Description This is a collaborative project, with partners from 6 countries. The non-UK partners are funded by their own research agencies. NERC has funded overall project leadership, development of a processing service, and of a quality control system.
The processing service provides a range of tools for regridding and computing a broad range of statistical quantities.
The quality control tool provides improved flexibility and reliability. An emerging requirement, not foreseen in the proposal, was to test consistency of the tables used to specify data format requirements. Specifications had been largely checked by proof reading, and this approach failed to deal with the subtle interdependencies in the syntax of the requirements. The new software for verifying consistency of requirements has provided support for 3 major international collaborative projects and is likely to form the basis of improved preparation of specifications for the CMIP6 archive.
Exploitation Route Web Processing Services developed in the project are now providing a range of services giving added value to the CEDA archive
Sectors Digital/Communication/Information Technologies (including Software)
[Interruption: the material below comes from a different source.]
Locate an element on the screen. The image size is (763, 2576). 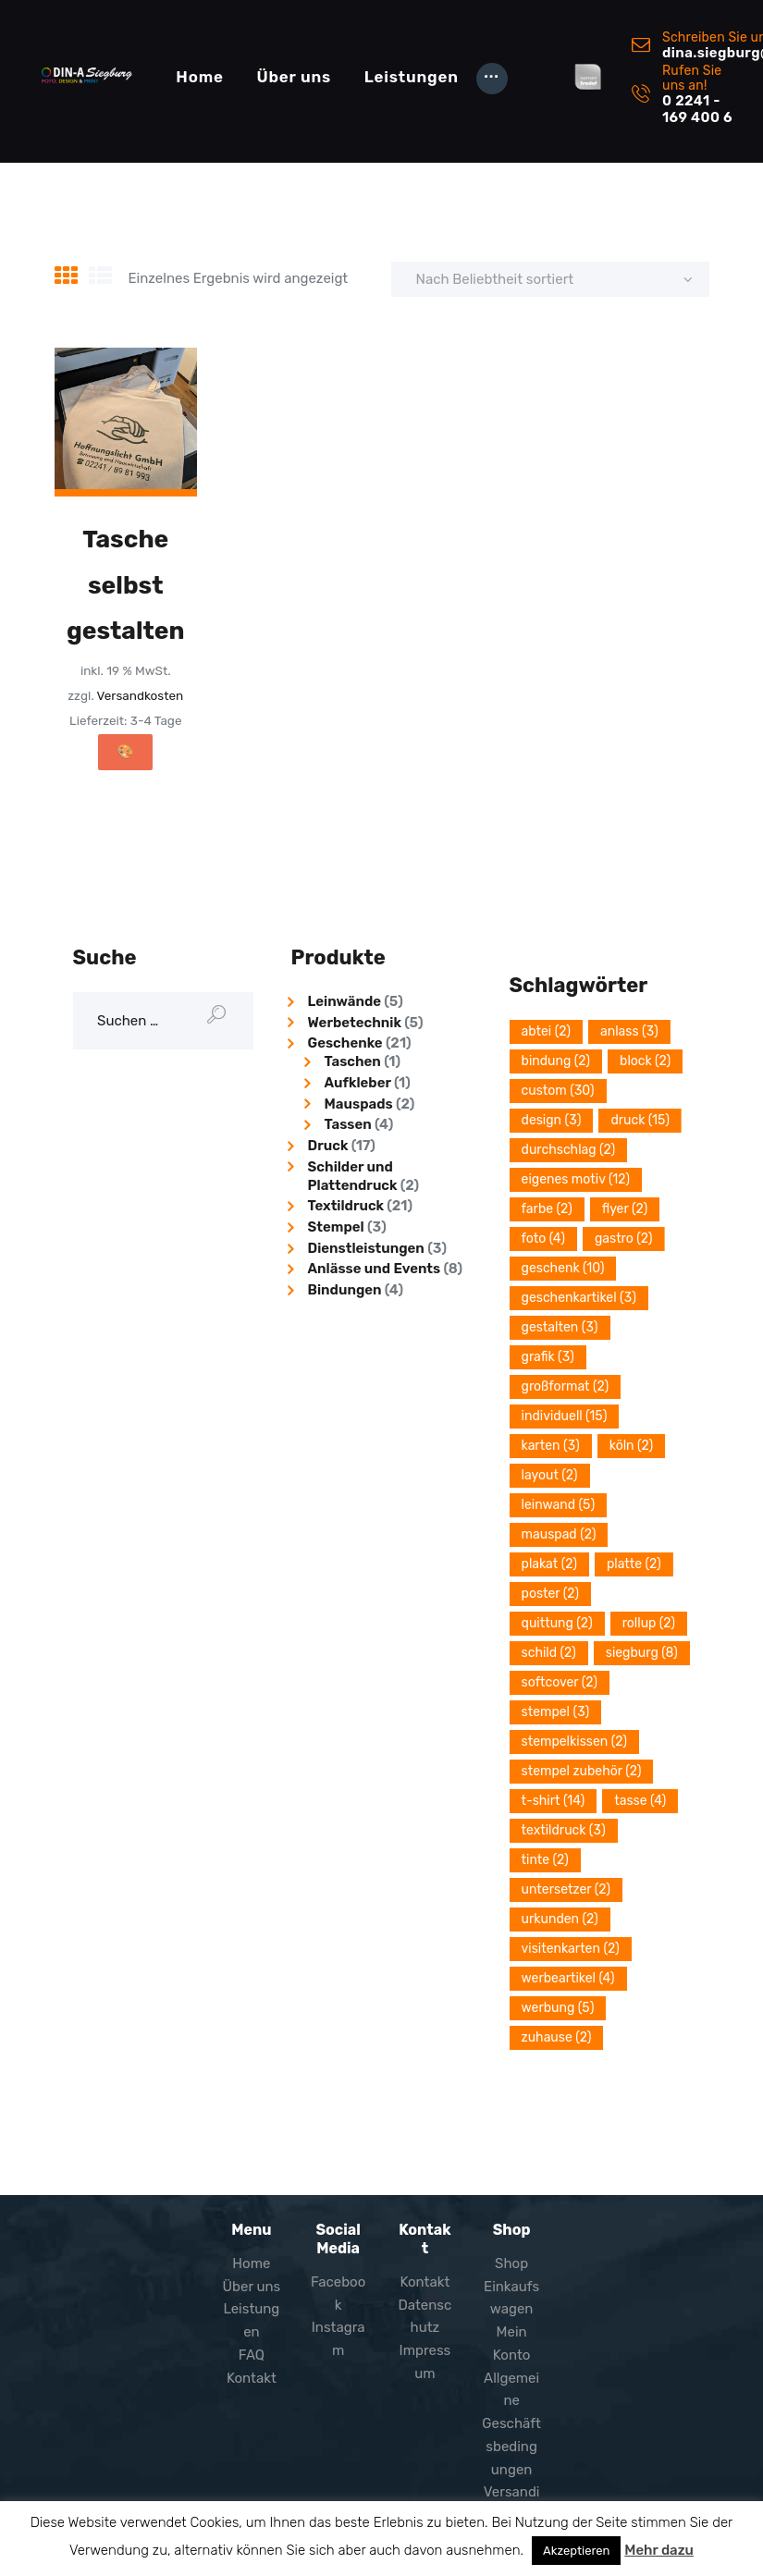 Gestalten [Gestalten (3 Einträge)] is located at coordinates (560, 1327).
URL http://proj.badc.rl.ac.uk/exarch/
Description Findings are being used in preparation for the CMIP6 archive of climate model projections, and in providing CMIP5 data through subcontract to a commercial user. Partners in Germany (DKRZ) developed a web processing framework within the project which is now deployed operationally in Germany and is being considered for use in our data centre. Partners in France (IPSL) developed software for management of climate model documentation which is being deployed for documentation of UK climate models.
First Year Of Impact 2014
Sector Digital/Communication/Information Technologies (including Software),Energy
Impact Types Societal

Title CDB Query 
Description Python code to manage the analysis of climate model outputs published in the CMIP5 and CORDEX archives This package provides simple tools to process data from the CMIP5 and CORDEX archives distributed by the Earth System Grid Federation. 
Type Of Technology Software 
Year Produced 2014 
Open Source License? Yes  
Impact The product has been taken up and further developed in a US NSF grant, 
URL https://pypi.python.org/pypi/cdb_query/1.5